Depends on the offer. once I got a free email address with my domain name, another time I dint. This is true for all domain name providers, 101 or other companies (also .ae or otherwise).


Also as per the original question, I think what lesfroggitts said was the answer that was expected. Etisalat definitely gives a free email address ending with @eim.ae, not sure about du.


----------



## londonmandan

tjflamezz said:


> Should have specified, what I mean was there is no guarantee you get a FREE email address.
> 
> Depends on the offer. once I got a free email address with my domain name, another time I dint. This is true for all domain name providers, 101 or other companies (also .ae or otherwise).
> 
> 
> Also as per the original question, I think what lesfroggitts said was the answer that was expected. Etisalat definitely gives a free email address ending with @eim.ae, not sure about du.

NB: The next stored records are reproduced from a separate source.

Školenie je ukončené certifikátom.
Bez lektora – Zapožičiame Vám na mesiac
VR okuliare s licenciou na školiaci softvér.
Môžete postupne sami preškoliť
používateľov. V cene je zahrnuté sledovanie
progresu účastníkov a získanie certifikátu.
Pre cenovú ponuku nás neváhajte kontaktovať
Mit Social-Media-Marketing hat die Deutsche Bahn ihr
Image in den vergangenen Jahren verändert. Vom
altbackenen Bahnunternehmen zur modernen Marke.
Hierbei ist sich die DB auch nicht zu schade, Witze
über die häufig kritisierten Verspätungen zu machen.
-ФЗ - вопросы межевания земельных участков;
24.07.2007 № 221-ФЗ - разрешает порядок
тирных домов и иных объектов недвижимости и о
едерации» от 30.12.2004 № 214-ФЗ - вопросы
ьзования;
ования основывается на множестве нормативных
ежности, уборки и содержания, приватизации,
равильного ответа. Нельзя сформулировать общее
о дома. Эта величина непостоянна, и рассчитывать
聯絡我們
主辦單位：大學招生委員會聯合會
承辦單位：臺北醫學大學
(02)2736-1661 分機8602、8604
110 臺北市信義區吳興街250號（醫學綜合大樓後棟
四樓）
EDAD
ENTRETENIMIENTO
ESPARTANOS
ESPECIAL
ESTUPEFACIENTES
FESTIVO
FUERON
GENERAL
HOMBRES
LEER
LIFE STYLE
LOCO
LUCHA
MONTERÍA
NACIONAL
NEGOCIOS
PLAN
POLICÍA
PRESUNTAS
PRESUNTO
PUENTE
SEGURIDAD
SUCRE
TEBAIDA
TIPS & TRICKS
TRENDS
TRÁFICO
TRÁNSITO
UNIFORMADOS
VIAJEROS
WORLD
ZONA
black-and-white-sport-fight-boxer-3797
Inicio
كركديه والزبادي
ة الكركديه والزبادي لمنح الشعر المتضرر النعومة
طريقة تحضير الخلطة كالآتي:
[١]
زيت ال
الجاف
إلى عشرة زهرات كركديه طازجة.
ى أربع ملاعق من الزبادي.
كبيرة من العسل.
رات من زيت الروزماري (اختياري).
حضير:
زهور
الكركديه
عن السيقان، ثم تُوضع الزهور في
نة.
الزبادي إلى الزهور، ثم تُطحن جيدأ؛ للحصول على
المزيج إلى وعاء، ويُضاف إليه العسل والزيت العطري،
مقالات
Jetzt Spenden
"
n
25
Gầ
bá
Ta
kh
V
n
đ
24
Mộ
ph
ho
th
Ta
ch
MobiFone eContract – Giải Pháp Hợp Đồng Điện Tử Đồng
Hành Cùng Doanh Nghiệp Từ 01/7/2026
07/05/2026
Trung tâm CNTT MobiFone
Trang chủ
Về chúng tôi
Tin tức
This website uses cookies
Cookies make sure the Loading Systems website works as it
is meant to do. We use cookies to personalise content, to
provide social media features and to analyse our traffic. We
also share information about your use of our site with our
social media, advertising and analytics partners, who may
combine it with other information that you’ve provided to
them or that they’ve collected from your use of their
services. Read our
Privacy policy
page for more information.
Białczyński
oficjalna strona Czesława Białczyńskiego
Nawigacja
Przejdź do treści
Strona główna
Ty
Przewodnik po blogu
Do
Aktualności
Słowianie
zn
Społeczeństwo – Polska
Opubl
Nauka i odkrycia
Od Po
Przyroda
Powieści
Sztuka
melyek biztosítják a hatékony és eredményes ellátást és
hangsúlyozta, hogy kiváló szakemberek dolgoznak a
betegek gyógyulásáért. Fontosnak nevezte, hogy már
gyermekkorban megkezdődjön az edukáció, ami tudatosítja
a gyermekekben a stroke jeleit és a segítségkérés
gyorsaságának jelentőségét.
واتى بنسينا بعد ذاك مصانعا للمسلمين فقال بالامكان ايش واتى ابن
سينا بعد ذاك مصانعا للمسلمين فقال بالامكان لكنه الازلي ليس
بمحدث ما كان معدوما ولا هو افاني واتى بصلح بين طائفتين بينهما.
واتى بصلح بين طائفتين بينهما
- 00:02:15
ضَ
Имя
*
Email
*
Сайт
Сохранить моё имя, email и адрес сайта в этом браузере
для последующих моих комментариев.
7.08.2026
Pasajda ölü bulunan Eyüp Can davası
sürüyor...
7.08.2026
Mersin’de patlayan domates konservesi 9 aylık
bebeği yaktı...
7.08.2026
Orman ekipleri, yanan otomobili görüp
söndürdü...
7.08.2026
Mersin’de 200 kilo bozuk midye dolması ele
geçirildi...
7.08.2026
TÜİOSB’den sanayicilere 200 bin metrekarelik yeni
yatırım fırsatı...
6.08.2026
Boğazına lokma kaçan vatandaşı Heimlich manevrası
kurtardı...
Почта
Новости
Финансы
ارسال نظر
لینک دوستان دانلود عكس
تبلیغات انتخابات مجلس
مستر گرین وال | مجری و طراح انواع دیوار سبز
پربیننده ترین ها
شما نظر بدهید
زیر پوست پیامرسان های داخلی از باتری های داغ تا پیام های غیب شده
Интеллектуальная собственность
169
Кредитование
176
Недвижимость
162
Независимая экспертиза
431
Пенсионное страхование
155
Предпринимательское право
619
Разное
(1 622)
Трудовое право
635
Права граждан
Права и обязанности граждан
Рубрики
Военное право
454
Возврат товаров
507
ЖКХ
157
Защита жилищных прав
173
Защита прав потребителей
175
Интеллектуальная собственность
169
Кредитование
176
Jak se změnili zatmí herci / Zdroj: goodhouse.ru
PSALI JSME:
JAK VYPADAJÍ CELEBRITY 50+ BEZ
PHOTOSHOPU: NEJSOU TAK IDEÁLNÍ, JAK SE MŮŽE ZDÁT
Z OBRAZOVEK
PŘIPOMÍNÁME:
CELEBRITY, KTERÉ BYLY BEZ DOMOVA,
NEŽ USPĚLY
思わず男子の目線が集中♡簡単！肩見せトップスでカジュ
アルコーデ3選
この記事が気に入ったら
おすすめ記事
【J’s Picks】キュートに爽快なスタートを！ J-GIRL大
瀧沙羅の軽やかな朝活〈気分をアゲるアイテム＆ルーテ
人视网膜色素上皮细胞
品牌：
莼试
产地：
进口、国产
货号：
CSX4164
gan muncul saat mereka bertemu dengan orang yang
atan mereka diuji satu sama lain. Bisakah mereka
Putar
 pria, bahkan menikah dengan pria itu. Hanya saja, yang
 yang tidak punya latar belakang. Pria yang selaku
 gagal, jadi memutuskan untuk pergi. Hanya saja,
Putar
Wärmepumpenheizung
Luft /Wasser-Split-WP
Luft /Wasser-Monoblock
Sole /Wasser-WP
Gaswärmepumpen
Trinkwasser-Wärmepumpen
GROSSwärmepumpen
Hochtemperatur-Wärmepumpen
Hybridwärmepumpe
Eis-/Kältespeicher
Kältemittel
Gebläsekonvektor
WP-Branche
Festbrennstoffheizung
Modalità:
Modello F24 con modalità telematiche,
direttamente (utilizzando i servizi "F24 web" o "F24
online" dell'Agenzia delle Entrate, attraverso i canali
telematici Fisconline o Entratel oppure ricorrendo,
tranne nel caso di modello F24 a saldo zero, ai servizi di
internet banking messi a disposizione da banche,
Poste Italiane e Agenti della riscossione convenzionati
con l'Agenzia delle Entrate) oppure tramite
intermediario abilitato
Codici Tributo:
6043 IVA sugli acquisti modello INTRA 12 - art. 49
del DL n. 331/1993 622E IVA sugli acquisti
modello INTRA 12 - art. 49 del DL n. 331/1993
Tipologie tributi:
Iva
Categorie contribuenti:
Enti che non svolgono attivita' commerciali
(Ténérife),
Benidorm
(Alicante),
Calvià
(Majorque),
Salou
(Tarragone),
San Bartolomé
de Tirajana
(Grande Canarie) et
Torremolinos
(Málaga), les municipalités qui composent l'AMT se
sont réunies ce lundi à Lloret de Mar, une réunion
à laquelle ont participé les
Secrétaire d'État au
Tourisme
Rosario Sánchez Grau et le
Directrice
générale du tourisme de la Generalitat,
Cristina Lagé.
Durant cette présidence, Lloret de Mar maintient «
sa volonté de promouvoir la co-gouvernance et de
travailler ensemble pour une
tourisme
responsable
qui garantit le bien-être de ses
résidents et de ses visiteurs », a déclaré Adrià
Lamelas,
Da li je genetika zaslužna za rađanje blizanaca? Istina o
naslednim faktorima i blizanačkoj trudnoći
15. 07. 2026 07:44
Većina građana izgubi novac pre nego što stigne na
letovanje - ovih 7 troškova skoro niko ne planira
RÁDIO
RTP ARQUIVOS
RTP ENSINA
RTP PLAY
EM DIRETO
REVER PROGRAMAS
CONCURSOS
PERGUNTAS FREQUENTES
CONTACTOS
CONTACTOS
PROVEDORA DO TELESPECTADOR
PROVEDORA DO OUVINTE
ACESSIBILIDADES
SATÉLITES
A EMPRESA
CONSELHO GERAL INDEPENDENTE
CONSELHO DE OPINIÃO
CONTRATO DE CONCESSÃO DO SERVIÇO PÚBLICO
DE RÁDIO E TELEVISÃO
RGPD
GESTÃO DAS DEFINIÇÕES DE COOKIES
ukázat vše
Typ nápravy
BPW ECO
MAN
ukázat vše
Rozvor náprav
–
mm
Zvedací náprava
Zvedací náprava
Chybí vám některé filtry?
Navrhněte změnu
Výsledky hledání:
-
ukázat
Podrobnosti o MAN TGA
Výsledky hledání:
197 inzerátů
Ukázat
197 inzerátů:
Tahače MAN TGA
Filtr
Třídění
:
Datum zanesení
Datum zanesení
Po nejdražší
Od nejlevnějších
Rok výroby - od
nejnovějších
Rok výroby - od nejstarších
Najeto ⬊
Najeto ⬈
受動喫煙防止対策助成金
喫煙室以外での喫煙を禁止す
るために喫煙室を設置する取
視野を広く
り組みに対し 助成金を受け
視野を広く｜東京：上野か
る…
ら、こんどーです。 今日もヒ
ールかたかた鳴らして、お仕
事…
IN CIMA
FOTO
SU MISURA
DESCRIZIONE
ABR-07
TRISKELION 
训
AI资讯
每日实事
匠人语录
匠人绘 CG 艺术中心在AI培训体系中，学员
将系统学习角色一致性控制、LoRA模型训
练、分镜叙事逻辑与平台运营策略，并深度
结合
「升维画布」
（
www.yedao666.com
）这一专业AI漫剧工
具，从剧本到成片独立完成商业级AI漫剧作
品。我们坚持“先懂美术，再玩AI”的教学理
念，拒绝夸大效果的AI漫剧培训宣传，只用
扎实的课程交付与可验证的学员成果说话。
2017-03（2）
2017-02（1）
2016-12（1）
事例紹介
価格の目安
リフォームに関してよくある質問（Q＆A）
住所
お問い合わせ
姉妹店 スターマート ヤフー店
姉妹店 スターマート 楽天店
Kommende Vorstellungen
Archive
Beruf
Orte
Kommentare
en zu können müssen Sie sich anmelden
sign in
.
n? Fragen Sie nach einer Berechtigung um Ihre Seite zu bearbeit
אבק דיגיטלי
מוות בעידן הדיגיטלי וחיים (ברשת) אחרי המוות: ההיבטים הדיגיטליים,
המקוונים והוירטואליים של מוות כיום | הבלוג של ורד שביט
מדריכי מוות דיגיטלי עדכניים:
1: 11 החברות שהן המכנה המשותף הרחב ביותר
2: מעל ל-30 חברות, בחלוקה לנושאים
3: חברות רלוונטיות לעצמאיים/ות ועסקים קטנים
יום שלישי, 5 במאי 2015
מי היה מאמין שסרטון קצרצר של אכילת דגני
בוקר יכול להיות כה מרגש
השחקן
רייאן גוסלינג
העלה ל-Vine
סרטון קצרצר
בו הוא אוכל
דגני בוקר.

I know what the question was and I know what OP was asking for however when you look at some free domains they are pretty rubbish hence me suggesting looking at 101 free or not it was an alternative.

If OP wanted to start a company for instance it may look better to have a proper domain.

If this was not useful to OP then it may have been useful to another forum user.


----------



## tjflamezz

londonmandan said:


> free domains
> 
> If this was not useful to OP then it may have been useful to another forum user.


I was not talking about free domains at all. I am against the idea of going with free domain names, unless you are using them to learn or run a sort of dummy test server.

I was talking about paid domain names with the service of having email addresses. 101 does not give you a free email with your domain name. You usually have to pay some service fees per month or year to get the email address.
Pointing this out in the interest of giving other forum users all the information, dont want someone buying a domain name and then realizing they have to also pay for the email address.

My previous message was to clarify MY response, since you responded to my reply in a way that made me feel what I said was not clear enough.

Yeah good on you to reply in a generic way to help others. 

Peace


----------